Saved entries
□ □ □ □ □ □ □

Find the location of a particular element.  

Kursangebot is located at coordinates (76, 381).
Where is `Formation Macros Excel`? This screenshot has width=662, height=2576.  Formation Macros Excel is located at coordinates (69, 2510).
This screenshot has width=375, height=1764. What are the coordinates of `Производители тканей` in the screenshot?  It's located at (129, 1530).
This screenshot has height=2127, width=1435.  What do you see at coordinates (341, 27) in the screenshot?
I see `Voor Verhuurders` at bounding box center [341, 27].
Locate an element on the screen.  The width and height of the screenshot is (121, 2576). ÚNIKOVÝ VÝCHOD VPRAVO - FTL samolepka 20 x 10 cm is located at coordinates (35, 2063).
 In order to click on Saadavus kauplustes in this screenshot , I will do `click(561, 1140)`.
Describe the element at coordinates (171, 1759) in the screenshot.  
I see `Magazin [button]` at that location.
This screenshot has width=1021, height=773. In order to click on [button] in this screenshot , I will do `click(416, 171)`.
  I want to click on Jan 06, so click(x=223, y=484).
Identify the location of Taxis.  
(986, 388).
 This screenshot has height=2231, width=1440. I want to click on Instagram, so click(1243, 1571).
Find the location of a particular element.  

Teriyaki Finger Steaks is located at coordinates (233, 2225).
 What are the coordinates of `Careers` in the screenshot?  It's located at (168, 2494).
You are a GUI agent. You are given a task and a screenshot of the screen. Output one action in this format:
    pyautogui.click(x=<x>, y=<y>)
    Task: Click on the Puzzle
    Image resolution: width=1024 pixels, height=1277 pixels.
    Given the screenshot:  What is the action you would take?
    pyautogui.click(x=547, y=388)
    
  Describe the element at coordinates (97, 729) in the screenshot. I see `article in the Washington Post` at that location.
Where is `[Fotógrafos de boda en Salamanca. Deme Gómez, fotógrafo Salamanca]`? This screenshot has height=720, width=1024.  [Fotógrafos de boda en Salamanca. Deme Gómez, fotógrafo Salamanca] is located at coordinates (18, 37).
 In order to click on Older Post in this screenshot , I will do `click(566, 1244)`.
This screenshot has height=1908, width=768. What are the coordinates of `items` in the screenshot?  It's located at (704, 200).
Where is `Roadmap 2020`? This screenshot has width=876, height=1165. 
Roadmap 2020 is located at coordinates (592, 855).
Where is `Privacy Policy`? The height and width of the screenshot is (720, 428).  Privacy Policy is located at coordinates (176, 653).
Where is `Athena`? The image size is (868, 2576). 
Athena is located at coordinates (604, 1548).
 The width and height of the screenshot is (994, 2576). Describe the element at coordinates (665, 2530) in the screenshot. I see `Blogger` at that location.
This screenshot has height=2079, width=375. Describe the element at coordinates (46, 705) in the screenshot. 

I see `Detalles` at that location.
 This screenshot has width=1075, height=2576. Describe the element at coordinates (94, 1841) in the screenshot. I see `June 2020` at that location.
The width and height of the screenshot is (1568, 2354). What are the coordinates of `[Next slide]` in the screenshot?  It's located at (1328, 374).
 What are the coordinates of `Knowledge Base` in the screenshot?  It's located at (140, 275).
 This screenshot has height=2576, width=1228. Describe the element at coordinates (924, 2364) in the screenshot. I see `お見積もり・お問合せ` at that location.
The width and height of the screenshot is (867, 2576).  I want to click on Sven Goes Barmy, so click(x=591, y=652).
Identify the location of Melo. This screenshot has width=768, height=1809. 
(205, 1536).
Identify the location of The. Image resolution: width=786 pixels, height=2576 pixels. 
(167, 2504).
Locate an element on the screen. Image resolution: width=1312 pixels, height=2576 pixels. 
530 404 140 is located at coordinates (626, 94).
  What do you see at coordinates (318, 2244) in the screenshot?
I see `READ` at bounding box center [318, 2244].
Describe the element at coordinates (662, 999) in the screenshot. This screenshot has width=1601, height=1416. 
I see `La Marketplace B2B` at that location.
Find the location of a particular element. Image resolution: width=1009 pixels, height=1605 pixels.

□ □ □ □ □ □ □

**PROBLEM TO WORK ON:** Your reply should consist of the records, duplicated exactly.

**PROBLEM SOLUTION:**
Find the location of a particular element.  

Kursangebot is located at coordinates (76, 381).
Where is `Formation Macros Excel`? This screenshot has width=662, height=2576.  Formation Macros Excel is located at coordinates (69, 2510).
This screenshot has width=375, height=1764. What are the coordinates of `Производители тканей` in the screenshot?  It's located at (129, 1530).
This screenshot has height=2127, width=1435.  What do you see at coordinates (341, 27) in the screenshot?
I see `Voor Verhuurders` at bounding box center [341, 27].
Locate an element on the screen.  The width and height of the screenshot is (121, 2576). ÚNIKOVÝ VÝCHOD VPRAVO - FTL samolepka 20 x 10 cm is located at coordinates (35, 2063).
 In order to click on Saadavus kauplustes in this screenshot , I will do `click(561, 1140)`.
Describe the element at coordinates (171, 1759) in the screenshot.  
I see `Magazin [button]` at that location.
This screenshot has width=1021, height=773. In order to click on [button] in this screenshot , I will do `click(416, 171)`.
  I want to click on Jan 06, so click(x=223, y=484).
Identify the location of Taxis.  
(986, 388).
 This screenshot has height=2231, width=1440. I want to click on Instagram, so click(1243, 1571).
Find the location of a particular element.  

Teriyaki Finger Steaks is located at coordinates (233, 2225).
 What are the coordinates of `Careers` in the screenshot?  It's located at (168, 2494).
You are a GUI agent. You are given a task and a screenshot of the screen. Output one action in this format:
    pyautogui.click(x=<x>, y=<y>)
    Task: Click on the Puzzle
    Image resolution: width=1024 pixels, height=1277 pixels.
    Given the screenshot:  What is the action you would take?
    pyautogui.click(x=547, y=388)
    
  Describe the element at coordinates (97, 729) in the screenshot. I see `article in the Washington Post` at that location.
Where is `[Fotógrafos de boda en Salamanca. Deme Gómez, fotógrafo Salamanca]`? This screenshot has height=720, width=1024.  [Fotógrafos de boda en Salamanca. Deme Gómez, fotógrafo Salamanca] is located at coordinates (18, 37).
 In order to click on Older Post in this screenshot , I will do `click(566, 1244)`.
This screenshot has height=1908, width=768. What are the coordinates of `items` in the screenshot?  It's located at (704, 200).
Where is `Roadmap 2020`? This screenshot has width=876, height=1165. 
Roadmap 2020 is located at coordinates (592, 855).
Where is `Privacy Policy`? The height and width of the screenshot is (720, 428).  Privacy Policy is located at coordinates (176, 653).
Where is `Athena`? The image size is (868, 2576). 
Athena is located at coordinates (604, 1548).
 The width and height of the screenshot is (994, 2576). Describe the element at coordinates (665, 2530) in the screenshot. I see `Blogger` at that location.
This screenshot has height=2079, width=375. Describe the element at coordinates (46, 705) in the screenshot. 

I see `Detalles` at that location.
 This screenshot has width=1075, height=2576. Describe the element at coordinates (94, 1841) in the screenshot. I see `June 2020` at that location.
The width and height of the screenshot is (1568, 2354). What are the coordinates of `[Next slide]` in the screenshot?  It's located at (1328, 374).
 What are the coordinates of `Knowledge Base` in the screenshot?  It's located at (140, 275).
 This screenshot has height=2576, width=1228. Describe the element at coordinates (924, 2364) in the screenshot. I see `お見積もり・お問合せ` at that location.
The width and height of the screenshot is (867, 2576).  I want to click on Sven Goes Barmy, so click(x=591, y=652).
Identify the location of Melo. This screenshot has width=768, height=1809. 
(205, 1536).
Identify the location of The. Image resolution: width=786 pixels, height=2576 pixels. 
(167, 2504).
Locate an element on the screen. Image resolution: width=1312 pixels, height=2576 pixels. 
530 404 140 is located at coordinates (626, 94).
  What do you see at coordinates (318, 2244) in the screenshot?
I see `READ` at bounding box center [318, 2244].
Describe the element at coordinates (662, 999) in the screenshot. This screenshot has width=1601, height=1416. 
I see `La Marketplace B2B` at that location.
Find the location of a particular element. Image resolution: width=1009 pixels, height=1605 pixels.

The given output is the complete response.